Additionally, there are contribution limits for both FSAs and HSAs that must be followed. For an FSA, the maximum contribution amount for 2021 is $2,750 per individual. This means that if both spouses have an FSA, they can contribute a total of $5,500 for the year. For an HSA, the maximum contribution amount for 2021 is $3,600 for individual coverage and $7,200 for family coverage. This means that if both spouses have HSAs, they can contribute a total of $14,400 for the year.

It is also important to note that if one spouse has an FSA and the other has an HSA, the total combined contributions to both accounts cannot exceed the annual limit for HSAs. In this scenario, the total contributions to the FSA would need to be subtracted from the HSA limit to determine the maximum contribution amount for the HSA.

Consulting with a Tax Advisor

As with any tax-related matter, it is always recommended to consult with a tax advisor for personalized advice. A tax advisor can help married couples determine the best course of action for their specific situation and ensure that all rules and regulations are being followed.

In addition, a tax advisor can also offer guidance on other important factors to consider when deciding between an FSA and an HSA, such as the potential tax benefits and investment opportunities of an HSA and the “use it or lose it” aspect of an FSA.

Final Thoughts

In conclusion, it is possible for a family to have both an FSA and an HSA when filing taxes jointly. However, there are important rules and restrictions that must be followed, and it is recommended to consult with a tax advisor for personalized guidance.

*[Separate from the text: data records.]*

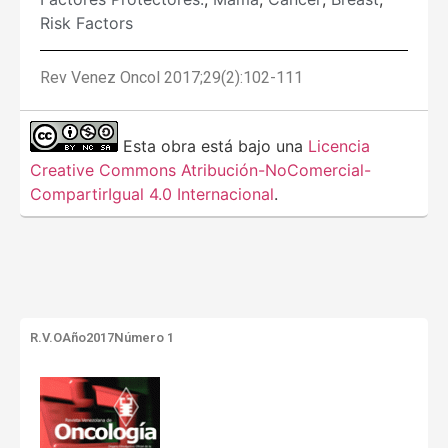
Risk Factors
Rev Venez Oncol 2017;29(2):102-111
Esta obra está bajo una
Licencia
Creative Commons Atribución-NoComercial-
CompartirIgual 4.0 Internacional
.
R.V.O
Año2017
Número 1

With the right information and guidance, individuals and families can make informed decisions about their healthcare options and maximize their tax savings.

Remember, open enrollment season is the perfect time to review your healthcare options and make any necessary changes. Be sure to carefully consider the benefits and limitations of both FSAs and HSAs before making a decision, and seek professional advice if needed. By taking the time to understand your options and plan accordingly, you can set yourself and your family up for a healthier and financially secure future.